== What to produce ==
Filter the entries below, keeping only lines with the word "WABTEC".

== Data extracts ==
========

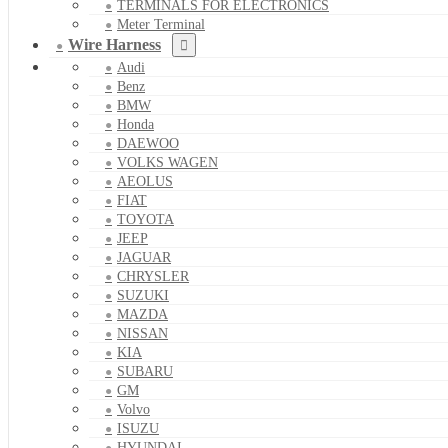
TERMINALS FOR ELECTRONICS
Meter Terminal
Wire Harness
Audi
Benz
BMW
Honda
DAEWOO
VOLKS WAGEN
AEOLUS
FIAT
TOYOTA
JEEP
JAGUAR
CHRYSLER
SUZUKI
MAZDA
NISSAN
KIA
SUBARU
GM
Volvo
ISUZU
HYUNDAI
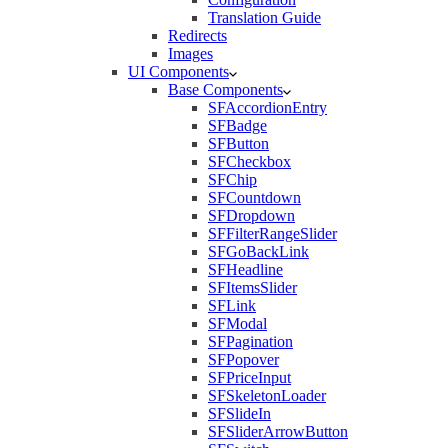
Translation Guide
Redirects
Images
UI Components
Base Components
SFAccordionEntry
SFBadge
SFButton
SFCheckbox
SFChip
SFCountdown
SFDropdown
SFFilterRangeSlider
SFGoBackLink
SFHeadline
SFItemsSlider
SFLink
SFModal
SFPagination
SFPopover
SFPriceInput
SFSkeletonLoader
SFSlideIn
SFSliderArrowButton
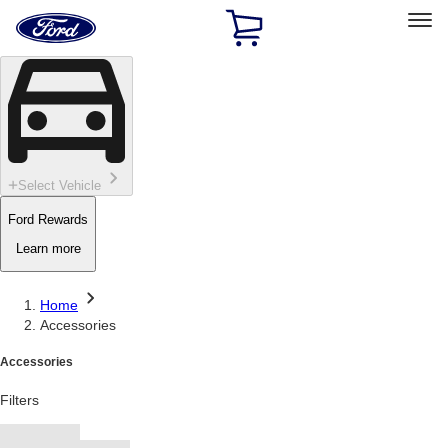
Ford
Home
Page
Skip To Content
Select Vehicle
Ford Rewards
Learn more
Home
Accessories
Accessories
Filters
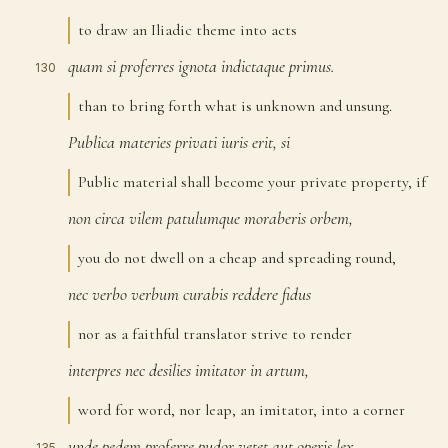
to draw an Iliadic theme into acts
quam
si
proferres
ignota
indictaque
primus.
130
than to bring forth what is unknown and unsung.
Publica
materies
privati
iuris
erit,
si
131
Public material shall become your private property, if
non
circa
vilem
patulumque
moraberis
orbem,
132
you do not dwell on a cheap and spreading round,
nec
verbo
verbum
curabis
reddere
fidus
133
nor as a faithful translator strive to render
interpres
nec
desilies
imitator
in
artum,
134
word for word, nor leap, an imitator, into a corner
unde
pedem
proferre
pudor
vetet
aut
operis
lex.
135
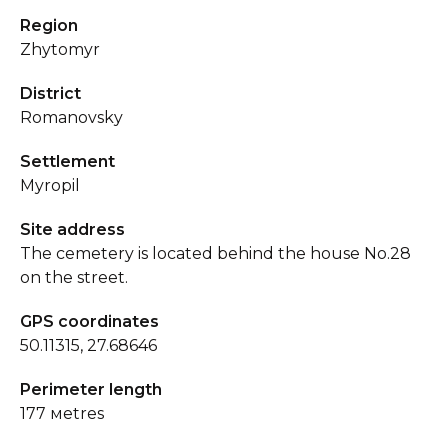
Region
Zhytomyr
District
Romanovsky
Settlement
Myropil
Site address
The cemetery is located behind the house No.28
on the street.
GPS coordinates
50.11315, 27.68646
Perimeter length
177 мetres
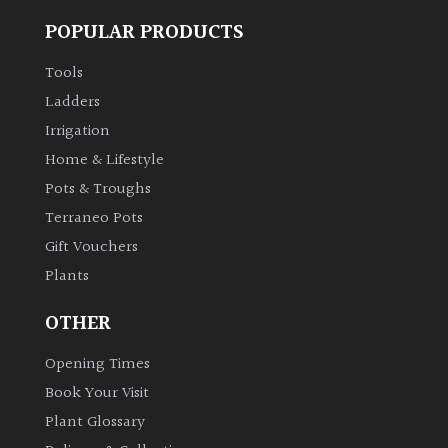
POPULAR PRODUCTS
Tools
Ladders
Irrigation
Home & Lifestyle
Pots & Troughs
Terraneo Pots
Gift Vouchers
Plants
OTHER
Opening Times
Book Your Visit
Plant Glossary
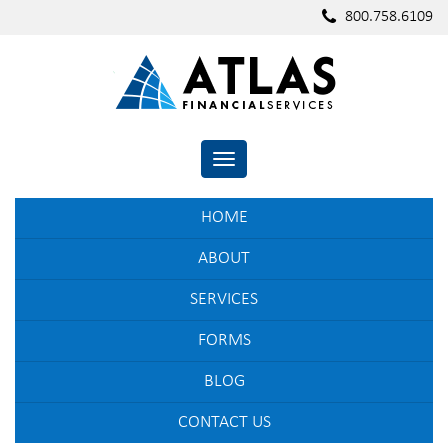
800.758.6109
TOGGLE NAVIGATION
HOME
ABOUT
SERVICES
FORMS
BLOG
CONTACT US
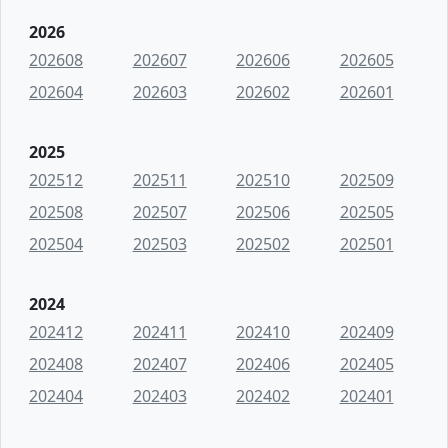
2026
202608
202607
202606
202605
202604
202603
202602
202601
2025
202512
202511
202510
202509
202508
202507
202506
202505
202504
202503
202502
202501
2024
202412
202411
202410
202409
202408
202407
202406
202405
202404
202403
202402
202401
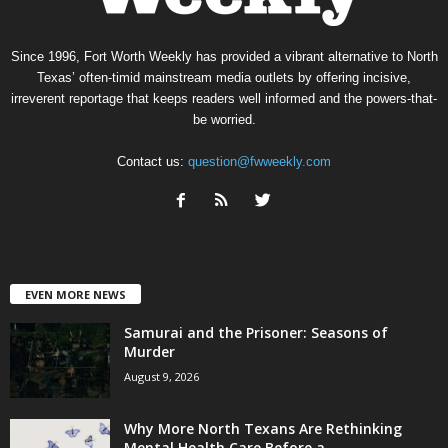
Since 1996, Fort Worth Weekly has provided a vibrant alternative to North
Texas’ often-timid mainstream media outlets by offering incisive,
irreverent reportage that keeps readers well informed and the powers-that-
be worried.
Contact us:
question@fwweekly.com
EVEN MORE NEWS
Samurai and the Prisoner: Seasons of
Murder
August 9, 2026
Why More North Texans Are Rethinking
Mental Health Care Before a...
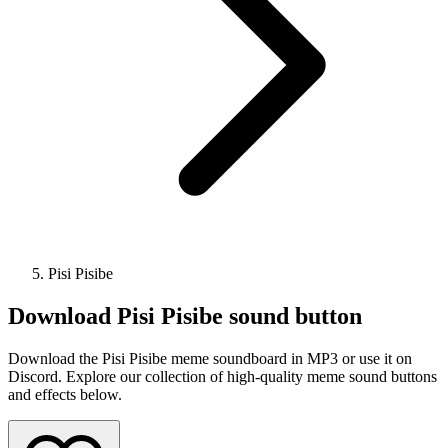
Pisi Pisibe
Download
Pisi Pisibe
sound button
Download the Pisi Pisibe meme soundboard in MP3 or use it on
Discord. Explore our collection of high-quality meme sound buttons
and effects below.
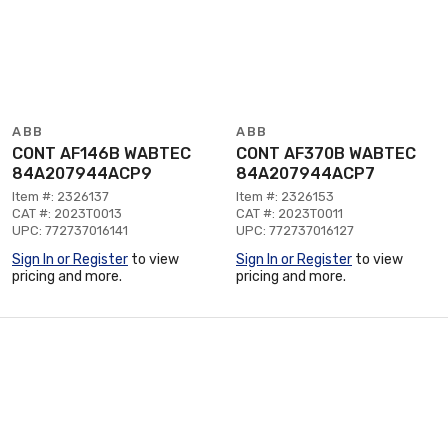
ABB
ABB
CONT AF146B WABTEC
CONT AF370B WABTEC
84A207944ACP9
84A207944ACP7
Item #: 2326137
Item #: 2326153
CAT #: 2023T0013
CAT #: 2023T0011
UPC: 772737016141
UPC: 772737016127
Sign In or Register
to view
Sign In or Register
to view
pricing and more.
pricing and more.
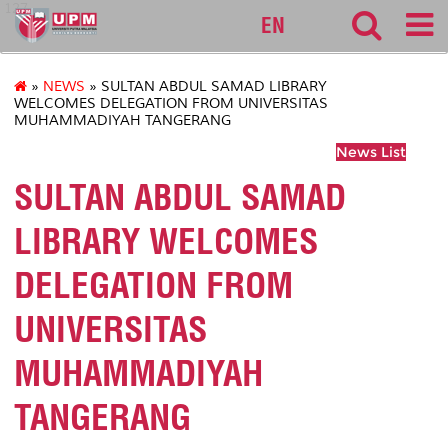
127
EN
»
NEWS
» SULTAN ABDUL SAMAD LIBRARY
WELCOMES DELEGATION FROM UNIVERSITAS
MUHAMMADIYAH TANGERANG
News List
SULTAN ABDUL SAMAD
LIBRARY WELCOMES
DELEGATION FROM
UNIVERSITAS
MUHAMMADIYAH
TANGERANG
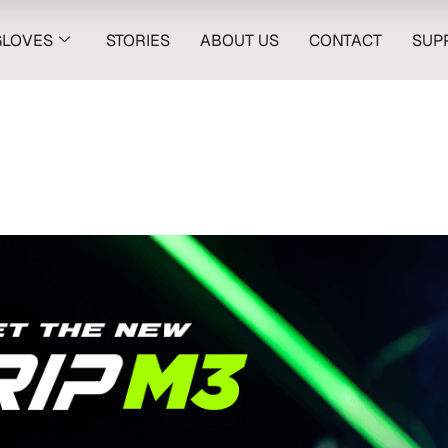
GLOVES
STORIES
ABOUT US
CONTACT
SUP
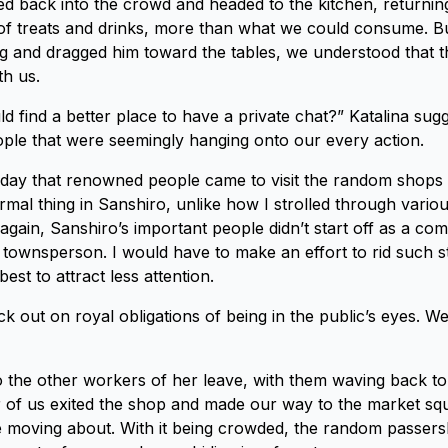
d back into the crowd and headed to the kitchen, returnin
y of treats and drinks, more than what we could consume. Bu
g and dragged him toward the tables, we understood that t
th us.
 find a better place to have a private chat?” Katalina sugg
ple that were seemingly hanging onto our every action.
 day that renowned people came to visit the random shops 
mal thing in Sanshiro, unlike how I strolled through variou
 again, Sanshiro’s important people didn’t start off as a co
townsperson. I would have to make an effort to rid such stif
best to attract less attention.
uck out on royal obligations of being in the public’s eyes. We
o the other workers of her leave, with them waving back to
r of us exited the shop and made our way to the market s
 moving about. With it being crowded, the random passers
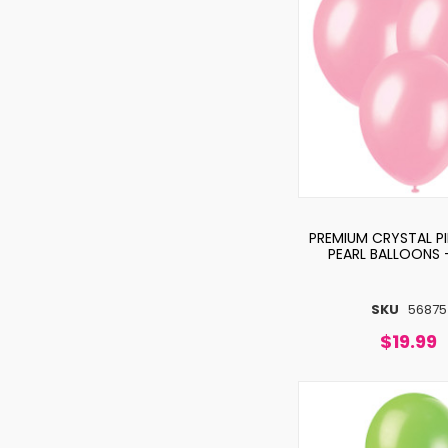
PREMIUM CRYSTAL P
PEARL BALLOONS 
SKU
56875
$19.99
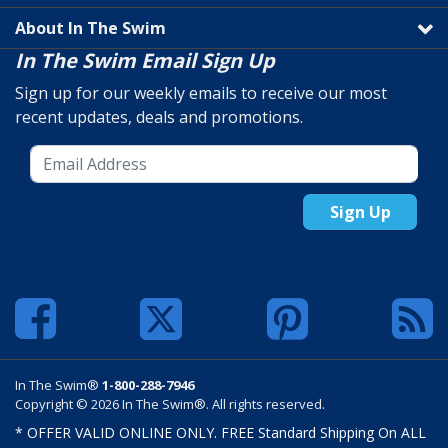
About In The Swim
In The Swim Email Sign Up
Sign up for our weekly emails to receive our most
recent updates, deals and promotions.
Sign Up
In The Swim®
1-800-288-7946
Copyright © 2026 In The Swim®. All rights reserved.
* OFFER VALID ONLINE ONLY. FREE Standard Shipping On ALL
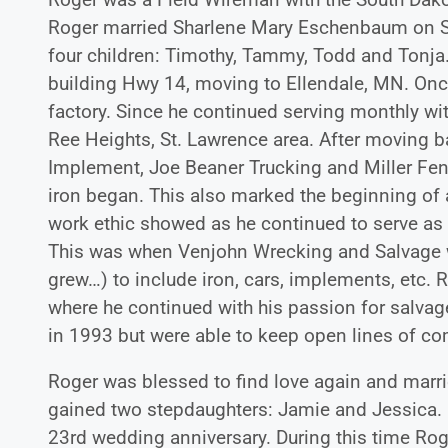
Roger married Sharlene Mary Eschenbaum on Se
four children: Timothy, Tammy, Todd and Tonja.
building Hwy 14, moving to Ellendale, MN. Once
factory. Since he continued serving monthly with
Ree Heights, St. Lawrence area. After moving 
Implement, Joe Beaner Trucking and Miller Fenci
iron began. This also marked the beginning of 
work ethic showed as he continued to serve as
This was when Venjohn Wrecking and Salvage w
grew…) to include iron, cars, implements, etc.
where he continued with his passion for salvag
in 1993 but were able to keep open lines of co
Roger was blessed to find love again and marri
gained two stepdaughters: Jamie and Jessica. 
23rd wedding anniversary. During this time Roge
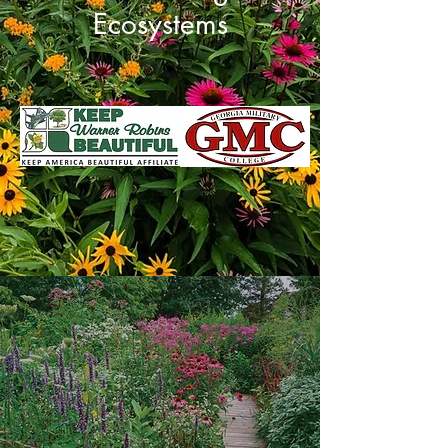
Ecosystems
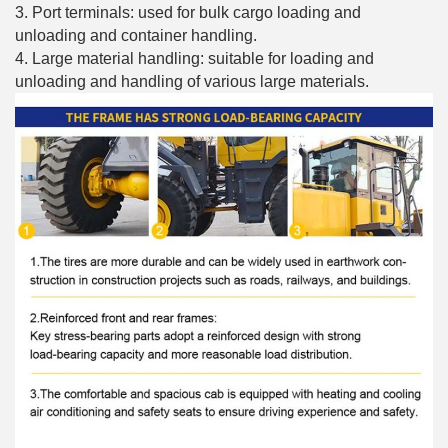
3. Port terminals: used for bulk cargo loading and
unloading and container handling.
4. Large material handling: suitable for loading and
unloading and handling of various large materials.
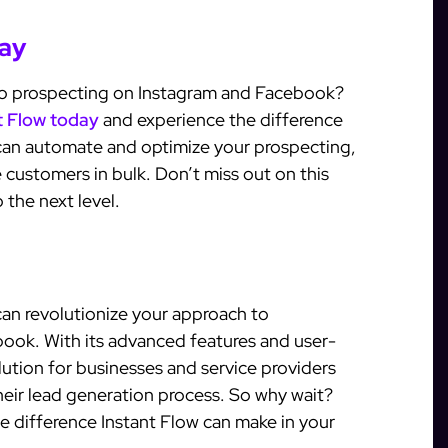
day
to prospecting on Instagram and Facebook?
nt Flow today
and experience the difference
u can automate and optimize your prospecting,
 customers in bulk. Don’t miss out on this
 the next level.
 can revolutionize your approach to
ook. With its advanced features and user-
solution for businesses and service providers
eir lead generation process. So why wait?
the difference Instant Flow can make in your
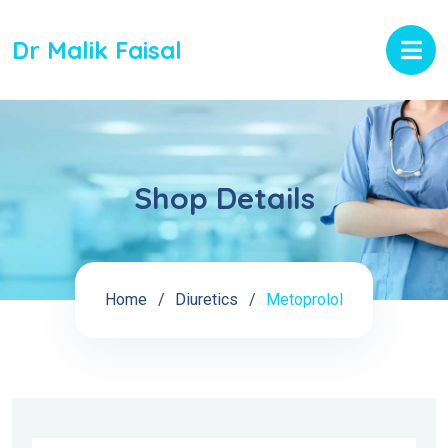
Dr Malik Faisal
Shop Details
Home
Diuretics
Metoprolol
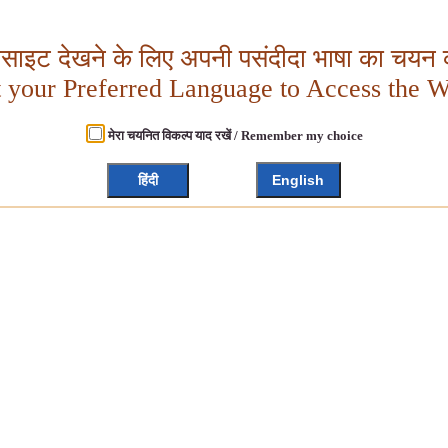
बसाइट देखने के लिए अपनी पसंदीदा भाषा का चयन क
t your Preferred Language to Access the W
मेरा चयनित विकल्प याद रखें / Remember my choice
हिंदी
English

========

== Answer for this exercise ==
CONT AF146B WABTEC
CONT AF370B WABTEC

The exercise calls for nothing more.